É muito mais simples para um apaixonado que não ama, absolver e desculpar. A paixão só quer ser, a paixão se rende a uma boa pegada na cintura e a um olhar intenso, a algo que acalme na hora de forma que traga possibilidades. O amor não quer ser, ele é. Ele só se rende a garantia, a algo que acalme pela eternidade, de forma que traga afirmação. Tão mais forte quando sendo, tão raquítico quando posto em dúvida.
Quem perdoa rápido demais não cultivou ainda um destaque pelo outro em medida elevada. Até o apaixonado precisa pensar, cicatrizar e requerer. A paixão pode dar um perdão com porcentagens sinceras, com amnésia vez ou outra, mesmo que, dependendo do caso, também não consiga por completo desculpar. Afinal, ela não é lá coisa miúda, pelo contrário, quando está, quer ser o centro das atenções, quer ganhar da força do amor, se finge capaz de segurar tudo. Só que o amor não demora a relevação quando golpeado em seus princípios, ele simplesmente não perdoa, nunca, mesmo se perdoar.
O apaixonado vai pensar "e agora?". Quem ama vai pensar "e daqui a cinco anos?". O peso dos erros para um apaixonado (e somente apaixonado) é retraído nas mais doidas manobras feitas para se desculpar, em qualquer maneira que mostre os mais altos graus de desatino que o culpado pode chegar para conseguir o perdão. O peso dos erros para quem ama é retraído nas mais concretas metodologias de comprovar. Em algumas seletivas maneiras que mostrem as mais repetidas formas que o culpado pode chegar para conseguir a tentativa de ainda, quem sabe, se redimir.

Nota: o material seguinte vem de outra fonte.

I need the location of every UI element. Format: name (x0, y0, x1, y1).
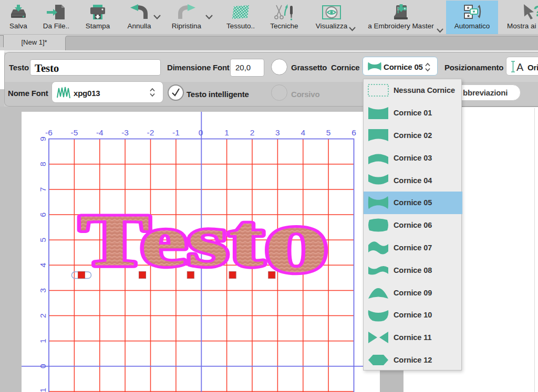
svg-text:4: 4 (38, 263, 47, 268)
svg-text:5: 5 (38, 238, 47, 242)
svg-text:-1: -1 (172, 128, 180, 137)
svg-text:1: 1 (224, 128, 229, 137)
svg-text:9: 9 (38, 136, 47, 141)
svg-text:5: 5 (326, 128, 331, 137)
svg-text:Testo: Testo (79, 189, 329, 291)
svg-text:6: 6 (38, 213, 47, 217)
svg-text:2: 2 (38, 313, 47, 318)
svg-text:-2: -2 (147, 128, 154, 137)
svg-text:A: A (516, 61, 524, 73)
svg-text:6: 6 (351, 128, 356, 137)
svg-text:-6: -6 (45, 128, 53, 137)
svg-text:7: 7 (38, 187, 47, 192)
svg-text:?: ? (533, 4, 538, 19)
svg-text:8: 8 (38, 162, 47, 166)
svg-text:-1: -1 (38, 388, 47, 392)
svg-text:0: 0 (38, 364, 47, 368)
svg-text:3: 3 (38, 288, 47, 293)
svg-text:-3: -3 (121, 128, 129, 137)
svg-text:-5: -5 (71, 128, 78, 137)
svg-text:4: 4 (301, 128, 305, 137)
svg-text:-4: -4 (96, 128, 104, 137)
svg-text:0: 0 (199, 128, 203, 137)
svg-text:2: 2 (250, 128, 255, 137)
svg-text:3: 3 (275, 128, 280, 137)
svg-text:1: 1 (38, 338, 47, 343)
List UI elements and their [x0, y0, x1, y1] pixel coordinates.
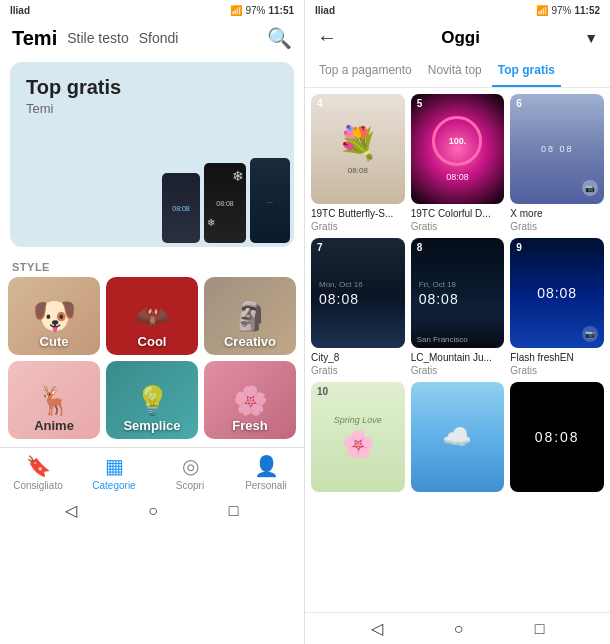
style-label-cute: Cute: [40, 334, 69, 349]
right-header: ← Oggi ▼: [305, 20, 610, 55]
theme-name-colorful: 19TC Colorful D...: [411, 208, 505, 219]
status-bar-left: Iliad 📶 97% 11:51: [0, 0, 304, 20]
wifi-icon: 📶: [230, 5, 242, 16]
nav-consigliato-label: Consigliato: [13, 480, 62, 491]
style-label-cool: Cool: [138, 334, 167, 349]
style-grid: 🐶 Cute 🦇 Cool 🗿 Creativo 🦌 Anime 💡 Sempl…: [0, 277, 304, 439]
back-system-btn[interactable]: ◁: [65, 501, 77, 520]
theme-thumb-spring: 10 Spring Love 🌸: [311, 382, 405, 492]
nav-categorie-label: Categorie: [92, 480, 135, 491]
theme-price-butterfly: Gratis: [311, 221, 405, 232]
right-page-title: Oggi: [345, 28, 576, 48]
theme-name-butterfly: 19TC Butterfly-S...: [311, 208, 405, 219]
left-header: Temi Stile testo Sfondi 🔍: [0, 20, 304, 56]
theme-grid-scroll[interactable]: 4 💐 08:08 19TC Butterfly-S... Gratis 5 1…: [305, 88, 610, 612]
home-system-btn-right[interactable]: ○: [454, 620, 464, 638]
style-label-creativo: Creativo: [224, 334, 276, 349]
dropdown-icon[interactable]: ▼: [584, 30, 598, 46]
carrier-left: Iliad: [10, 5, 30, 16]
time-left: 11:51: [268, 5, 294, 16]
theme-card-city8[interactable]: 7 Mon, Oct 16 08:08 City_8 Gratis: [311, 238, 405, 376]
theme-price-xmore: Gratis: [510, 221, 604, 232]
style-item-fresh[interactable]: 🌸 Fresh: [204, 361, 296, 439]
system-bar-left: ◁ ○ □: [0, 495, 304, 526]
section-style-label: STYLE: [0, 253, 304, 277]
time-right: 11:52: [574, 5, 600, 16]
theme-thumb-dark808: 08:08: [510, 382, 604, 492]
theme-num-7: 7: [317, 242, 323, 253]
search-icon[interactable]: 🔍: [267, 26, 292, 50]
nav-categorie[interactable]: ▦ Categorie: [76, 454, 152, 491]
theme-thumb-mountain: 8 Fri, Oct 18 08:08 San Francisco: [411, 238, 505, 348]
theme-card-spring[interactable]: 10 Spring Love 🌸: [311, 382, 405, 498]
tab-pagamento[interactable]: Top a pagamento: [313, 55, 418, 87]
theme-card-butterfly[interactable]: 4 💐 08:08 19TC Butterfly-S... Gratis: [311, 94, 405, 232]
style-item-anime[interactable]: 🦌 Anime: [8, 361, 100, 439]
theme-name-flash: Flash freshEN: [510, 352, 604, 363]
theme-num-6: 6: [516, 98, 522, 109]
theme-thumb-butterfly: 4 💐 08:08: [311, 94, 405, 204]
bottom-nav: 🔖 Consigliato ▦ Categorie ◎ Scopri 👤 Per…: [0, 447, 304, 495]
banner-phones: 08:08 08:08 ❄ ❄ ...: [94, 97, 294, 247]
nav-consigliato-icon: 🔖: [26, 454, 51, 478]
theme-price-city8: Gratis: [311, 365, 405, 376]
nav-consigliato[interactable]: 🔖 Consigliato: [0, 454, 76, 491]
status-bar-right: Iliad 📶 97% 11:52: [305, 0, 610, 20]
recent-system-btn-right[interactable]: □: [535, 620, 545, 638]
page-title-left: Temi: [12, 27, 57, 50]
nav-sfondi[interactable]: Sfondi: [139, 30, 179, 46]
style-item-semplice[interactable]: 💡 Semplice: [106, 361, 198, 439]
nav-personali-icon: 👤: [254, 454, 279, 478]
theme-price-colorful: Gratis: [411, 221, 505, 232]
style-label-fresh: Fresh: [232, 418, 267, 433]
nav-personali[interactable]: 👤 Personali: [228, 454, 304, 491]
tab-bar: Top a pagamento Novità top Top gratis: [305, 55, 610, 88]
system-bar-right: ◁ ○ □: [305, 612, 610, 644]
back-system-btn-right[interactable]: ◁: [371, 619, 383, 638]
home-system-btn[interactable]: ○: [148, 502, 158, 520]
theme-num-8: 8: [417, 242, 423, 253]
battery-right: 97%: [551, 5, 571, 16]
left-panel: Iliad 📶 97% 11:51 Temi Stile testo Sfond…: [0, 0, 305, 644]
theme-grid: 4 💐 08:08 19TC Butterfly-S... Gratis 5 1…: [311, 94, 604, 498]
theme-num-4: 4: [317, 98, 323, 109]
theme-price-flash: Gratis: [510, 365, 604, 376]
right-panel: Iliad 📶 97% 11:52 ← Oggi ▼ Top a pagamen…: [305, 0, 610, 644]
nav-scopri[interactable]: ◎ Scopri: [152, 454, 228, 491]
theme-thumb-city8: 7 Mon, Oct 16 08:08: [311, 238, 405, 348]
theme-card-xmore[interactable]: 6 08 08 📷 X more Gratis: [510, 94, 604, 232]
theme-card-sky[interactable]: ☁️: [411, 382, 505, 498]
theme-name-city8: City_8: [311, 352, 405, 363]
theme-thumb-colorful: 5 100. 08:08: [411, 94, 505, 204]
tab-gratis[interactable]: Top gratis: [492, 55, 561, 87]
wifi-icon-right: 📶: [536, 5, 548, 16]
nav-scopri-label: Scopri: [176, 480, 204, 491]
theme-card-mountain[interactable]: 8 Fri, Oct 18 08:08 San Francisco LC_Mou…: [411, 238, 505, 376]
battery-left: 97%: [245, 5, 265, 16]
carrier-right: Iliad: [315, 5, 335, 16]
recent-system-btn[interactable]: □: [229, 502, 239, 520]
theme-num-10: 10: [317, 386, 328, 397]
theme-card-flash[interactable]: 9 08:08 📷 Flash freshEN Gratis: [510, 238, 604, 376]
banner-title: Top gratis: [26, 76, 278, 99]
theme-card-colorful[interactable]: 5 100. 08:08 19TC Colorful D... Gratis: [411, 94, 505, 232]
banner[interactable]: Top gratis Temi 08:08 08:08 ❄ ❄ ...: [10, 62, 294, 247]
back-button[interactable]: ←: [317, 26, 337, 49]
style-item-cool[interactable]: 🦇 Cool: [106, 277, 198, 355]
theme-name-mountain: LC_Mountain Ju...: [411, 352, 505, 363]
theme-name-xmore: X more: [510, 208, 604, 219]
style-item-creativo[interactable]: 🗿 Creativo: [204, 277, 296, 355]
style-label-anime: Anime: [34, 418, 74, 433]
theme-num-9: 9: [516, 242, 522, 253]
theme-thumb-sky: ☁️: [411, 382, 505, 492]
theme-thumb-flash: 9 08:08 📷: [510, 238, 604, 348]
style-label-semplice: Semplice: [123, 418, 180, 433]
nav-scopri-icon: ◎: [182, 454, 199, 478]
nav-categorie-icon: ▦: [105, 454, 124, 478]
theme-num-5: 5: [417, 98, 423, 109]
theme-thumb-xmore: 6 08 08 📷: [510, 94, 604, 204]
nav-stile-testo[interactable]: Stile testo: [67, 30, 128, 46]
tab-novita[interactable]: Novità top: [422, 55, 488, 87]
style-item-cute[interactable]: 🐶 Cute: [8, 277, 100, 355]
theme-card-dark808[interactable]: 08:08: [510, 382, 604, 498]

A paixão é recuperável em mesmo tamanho. O fogo pode ser refeito com mais madeira. O amor nunca é recuperável em mesmo nível depois de uma quebra de asserção. De todos os sentimentos, o mais forte e invariável é o mais fácil de ser destruído, por ser o mais difícil de restaurar. Todos os níveis passados para chegar no estágio do amor só podem ser concretizados uma vez, e dali, mantidos. Qualquer fator que cause a queda para um grau menor, que requeira a prova de que aquele ponto ainda é válido, destrói todos os outros mais antigos conquistados.
O perdão do amor é o mais difícil. Porque na paixão as decisões são para o romance, no amor as decisões são para a vida. O amor é fusão de tempos e seres, no amor tudo fere mais à frente, tudo fere mais detalhes. Mesmo que a paixão seja mais intensa em horas de clímax, o amor é mais intenso em contagem de horas integrais, porque no amor cada ato futuca um pacote de considerações, porque em todos os outros sentimentos não existe tamanha instância. A paixão precisa comprovar o crédito, o amor, a confiabilidade já estabelecida. Nada é tão mais existente, e se tirar um pedaço do que o faz ser o que é, ele deixa de progredir, como nada mais tem a capacidade.

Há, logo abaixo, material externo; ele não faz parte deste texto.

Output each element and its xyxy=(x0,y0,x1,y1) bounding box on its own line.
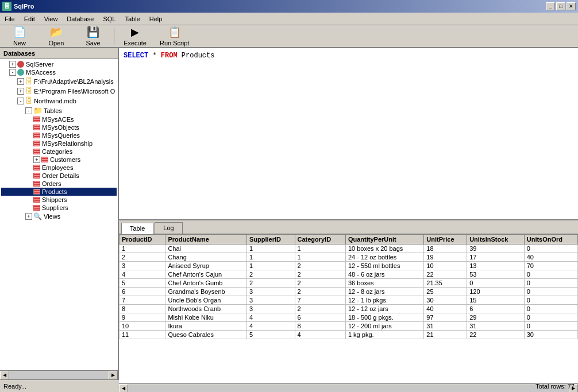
cell-7-5: 40 xyxy=(424,305,467,313)
close-button[interactable]: ✕ xyxy=(567,2,576,10)
menu-table[interactable]: Table xyxy=(120,14,144,24)
tree-msysqueries[interactable]: MSysQueries xyxy=(1,131,117,139)
scroll-track[interactable] xyxy=(9,371,109,379)
cell-8-2: 4 xyxy=(246,313,295,322)
scroll-left-btn[interactable]: ◀ xyxy=(0,371,9,380)
tree-customers[interactable]: + Customers xyxy=(1,156,117,164)
results-hscroll[interactable]: ◀ ▶ xyxy=(119,383,578,392)
tree-orderdetails[interactable]: Order Details xyxy=(1,172,117,180)
table-row[interactable]: 9Mishi Kobe Niku4618 - 500 g pkgs.97290 xyxy=(120,313,578,322)
sql-editor[interactable]: SELECT * FROM Products xyxy=(119,48,578,220)
expand-epf-icon[interactable]: + xyxy=(17,88,24,95)
table-icon-msysqueries xyxy=(33,133,40,138)
minimize-button[interactable]: _ xyxy=(546,2,555,10)
table-row[interactable]: 10Ikura4812 - 200 ml jars31310 xyxy=(120,322,578,331)
table-row[interactable]: 11Queso Cabrales541 kg pkg.212230 xyxy=(120,331,578,339)
tree-northwind[interactable]: - 🗄 Northwind.mdb xyxy=(1,96,117,106)
table-row[interactable]: 2Chang1124 - 12 oz bottles191740 xyxy=(120,253,578,262)
cell-4-7: 0 xyxy=(524,279,577,288)
expand-fru-icon[interactable]: + xyxy=(17,78,24,85)
table-icon-employees xyxy=(33,165,40,170)
table-row[interactable]: 7Uncle Bob's Organ3712 - 1 lb pkgs.30150 xyxy=(120,296,578,305)
tree-shippers[interactable]: Shippers xyxy=(1,196,117,204)
new-label: New xyxy=(13,40,26,46)
expand-customers-icon[interactable]: + xyxy=(33,156,40,163)
cell-4-2: 2 xyxy=(246,279,295,288)
msysqueries-label: MSysQueries xyxy=(42,132,80,139)
menu-edit[interactable]: Edit xyxy=(20,14,40,24)
col-productid: ProductID xyxy=(120,235,165,244)
menu-sql[interactable]: SQL xyxy=(98,14,120,24)
table-icon-products xyxy=(33,189,40,195)
tree-products[interactable]: Products xyxy=(1,188,117,196)
cell-3-1: Chef Anton's Cajun xyxy=(165,270,247,279)
expand-tables-icon[interactable]: - xyxy=(25,107,32,114)
table-row[interactable]: 5Chef Anton's Gumb2236 boxes21.3500 xyxy=(120,279,578,288)
toolbar-separator-1 xyxy=(114,28,114,44)
cell-9-6: 31 xyxy=(467,322,525,331)
cell-8-5: 97 xyxy=(424,313,467,322)
menu-file[interactable]: File xyxy=(0,14,20,24)
cell-1-6: 17 xyxy=(467,253,525,262)
results-scroll-track[interactable] xyxy=(128,385,569,393)
cell-3-4: 48 - 6 oz jars xyxy=(345,270,423,279)
expand-northwind-icon[interactable]: - xyxy=(17,98,24,104)
maximize-button[interactable]: □ xyxy=(556,2,565,10)
cell-2-5: 10 xyxy=(424,262,467,270)
save-button[interactable]: 💾 Save xyxy=(76,26,110,46)
results-scroll-left-btn[interactable]: ◀ xyxy=(119,384,128,393)
execute-button[interactable]: ▶ Execute xyxy=(118,26,152,46)
cell-3-0: 4 xyxy=(120,270,165,279)
menu-database[interactable]: Database xyxy=(62,14,98,24)
tree-tables-folder[interactable]: - 📁 Tables xyxy=(1,106,117,115)
tree-views[interactable]: + 🔍 Views xyxy=(1,212,117,221)
tree-orders[interactable]: Orders xyxy=(1,180,117,188)
results-table: ProductID ProductName SupplierID Categor… xyxy=(119,234,578,339)
tree-categories[interactable]: Categories xyxy=(1,148,117,156)
scroll-right-btn[interactable]: ▶ xyxy=(109,371,118,380)
table-row[interactable]: 1Chai1110 boxes x 20 bags18390 xyxy=(120,244,578,253)
cell-5-3: 2 xyxy=(295,288,345,296)
tree-suppliers[interactable]: Suppliers xyxy=(1,204,117,212)
tables-folder-icon: 📁 xyxy=(33,106,43,115)
cell-0-5: 18 xyxy=(424,244,467,253)
table-row[interactable]: 4Chef Anton's Cajun2248 - 6 oz jars22530 xyxy=(120,270,578,279)
cell-4-6: 0 xyxy=(467,279,525,288)
tree-msysrelationship[interactable]: MSysRelationship xyxy=(1,139,117,148)
sidebar-hscroll[interactable]: ◀ ▶ xyxy=(0,370,118,379)
tab-log[interactable]: Log xyxy=(155,222,182,234)
app-icon: 🗄 xyxy=(2,2,11,11)
tab-table[interactable]: Table xyxy=(121,223,153,234)
menu-view[interactable]: View xyxy=(40,14,63,24)
tree-sqlserver[interactable]: + SqlServer xyxy=(1,60,117,68)
table-icon-customers xyxy=(41,157,48,162)
table-row[interactable]: 3Aniseed Syrup1212 - 550 ml bottles10137… xyxy=(120,262,578,270)
expand-views-icon[interactable]: + xyxy=(25,213,32,220)
cell-0-6: 39 xyxy=(467,244,525,253)
northwind-icon: 🗄 xyxy=(25,96,33,105)
expand-msaccess-icon[interactable]: - xyxy=(9,69,16,76)
open-button[interactable]: 📂 Open xyxy=(39,26,74,46)
menu-help[interactable]: Help xyxy=(145,14,167,24)
cell-8-4: 18 - 500 g pkgs. xyxy=(345,313,423,322)
expand-sqlserver-icon[interactable]: + xyxy=(9,61,16,68)
table-row[interactable]: 8Northwoods Cranb3212 - 12 oz jars4060 xyxy=(120,305,578,313)
run-script-button[interactable]: 📋 Run Script xyxy=(155,26,194,46)
table-row[interactable]: 6Grandma's Boysenb3212 - 8 oz jars251200 xyxy=(120,288,578,296)
cell-7-3: 2 xyxy=(295,305,345,313)
tree-msysobjects[interactable]: MSysObjects xyxy=(1,123,117,131)
cell-8-7: 0 xyxy=(524,313,577,322)
table-icon-msysobjects xyxy=(33,125,40,130)
results-container[interactable]: ProductID ProductName SupplierID Categor… xyxy=(119,234,578,383)
tree-msysaces[interactable]: MSysACEs xyxy=(1,115,117,123)
new-button[interactable]: 📄 New xyxy=(2,26,37,46)
tree-msaccess[interactable]: - MSAccess xyxy=(1,68,117,76)
save-icon: 💾 xyxy=(87,26,99,38)
titlebar-controls[interactable]: _ □ ✕ xyxy=(546,2,576,10)
cell-4-4: 36 boxes xyxy=(345,279,423,288)
tree-db-fru[interactable]: + 🗄 F:\Fru\Adaptive\BL2Analysis xyxy=(1,76,117,86)
cell-7-0: 8 xyxy=(120,305,165,313)
cell-0-1: Chai xyxy=(165,244,247,253)
tree-db-epf[interactable]: + 🗄 E:\Program Files\Microsoft O xyxy=(1,86,117,96)
tree-employees[interactable]: Employees xyxy=(1,164,117,172)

É como naqueles antigos jogos da cobrinha. A cobra fica gigante, mas bem mais frágil assim. A paixão é a cobrinha pequena se alimentando, todos os outros sentimentos são. Ela só pensa em crescer, em estar para ficar maior, como um almejo cego por explosão.
A paixão às vezes some, enjoa, fica esperando mais agoras. O amor prossegue com a nutrição do que foi e será, e tem algo que não o deixa ir. O amor é tolerante, por vezes até entediante de tão brando, porque tem o bem-querer. E é aí que está. Destrua a certeza desse querer bem, e perca, integralmente, a certeza do seu perdoar.